- Born: 13 February 1881 Grantham
- Died: 19 August 1936 (aged 55) Hove
- Education: University of Cambridge (B.A.) University of Cambridge (DSc)
- Awards: Fellow of the Royal Society
- Scientific career
- Workplaces: Geological Survey of Great Britain

= Bernard Smith (geologist) =

British geologist (1881–1936)

Bernard Smith FRS (13 February 1881 – 19 August 1936) was a geologist, who worked for the Geological Survey of Great Britain from 1906 to 1936. In 1935, he was appointed director, but died in post less than a year later.

==Early life and education==
Smith was born in Grantham, Lincolnshire, the fourth son of Alfred Smith, a bootmaker, and Henrietta Mary (née Bussey). He went to school at the King's School in Grantham, and in 1900 went to Sidney Sussex College, Cambridge on a school scholarship. His uncle, the mathematician Charles Smith, was Master of the college at that time.
Smith studied Natural Sciences, was awarded a BA in 1903, and completed Part II Geology in 1904, coming top of the year. In 1904, Smith was appointed University Demonstrator in Geology in Cambridge, and in this role continued to carry out fieldwork and write papers. In 1927, Smith was awarded the DSc from the University of Cambridge, based on his published works.

==Career==
In July 1906, Smith joined the Geological Survey of Great Britain and started work with the Midland Unit, mapping the geology of central England. In 1910, the unit moved to Denbighshire in Wales. After the outbreak of war, Smith and colleagues moved to assess the raw materials that would be needed for the munitions industry: anhydrite, dolomite, silica, ganisters and fireclays. He made new discoveries around the haematite ores of Cumbria, Lancashire and the Lake District. In 1919, Smith returned to Wales, and in 1920 was promoted to take charge of the new Cumberland Coalfield District Unit. This unit, based in Whitehaven was staffed by field geologists including Frederick Murray Trotter, E.E.L. Dixon, Sydney Ewart Hollingworth and Tom Eastwood. In 1928, Smith moved to Brighton, working out of the London office of the survey. In 1931, Smith was promoted to assistant director, working under John Flett. In response to an ongoing drought, Smith turned his attention to underground water supplies across Great Britain.
In September 1935, Smith was appointed director of the survey, following Flett's retirement. He fell ill after just eight months in post, and died in August 1936.

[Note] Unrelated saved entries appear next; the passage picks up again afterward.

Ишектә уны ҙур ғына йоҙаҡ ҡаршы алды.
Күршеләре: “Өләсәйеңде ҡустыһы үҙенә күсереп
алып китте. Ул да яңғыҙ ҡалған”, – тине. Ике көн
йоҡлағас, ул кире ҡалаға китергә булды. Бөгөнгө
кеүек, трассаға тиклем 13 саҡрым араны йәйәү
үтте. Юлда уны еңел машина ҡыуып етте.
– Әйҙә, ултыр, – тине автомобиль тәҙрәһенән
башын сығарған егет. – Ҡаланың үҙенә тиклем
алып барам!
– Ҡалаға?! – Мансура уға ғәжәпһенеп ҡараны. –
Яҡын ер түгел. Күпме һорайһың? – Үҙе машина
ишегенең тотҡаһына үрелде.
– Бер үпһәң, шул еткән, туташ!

==Publications and service==
Smith published numerous maps, reports and papers during his time with the survey. In 1910, he published a text book Physical geography for schools, published by A & C Black, with second and third editions published in 1916 and 1931.

Smith was examiner for the Natural Sciences Tripos in Cambridge in 1923–24 and 1932–33. He served on the council of the Geological Society of London from 1930 to 1934; and on the council of the Royal Society from 1935 to 1936.

==Awards==
Smith was awarded the Bigsby Medal of the Geological Society of London in 1927.

Smith was elected to FRS in 1933, with the citation noting his contributions to the 'stratigraphical geology of North Wales, the Lake District and Nottinghamshire ... to the physical history of certain rivers and the tectonics of North Wales'. He was nominated by John Edward Marr, John Smith Flett, Alfred Harker and William Johnson Sollas, among others.

==Family==
Smith married May Ferguson on 27 July 1912; they had one son, Geoffrey Ferguson Smith.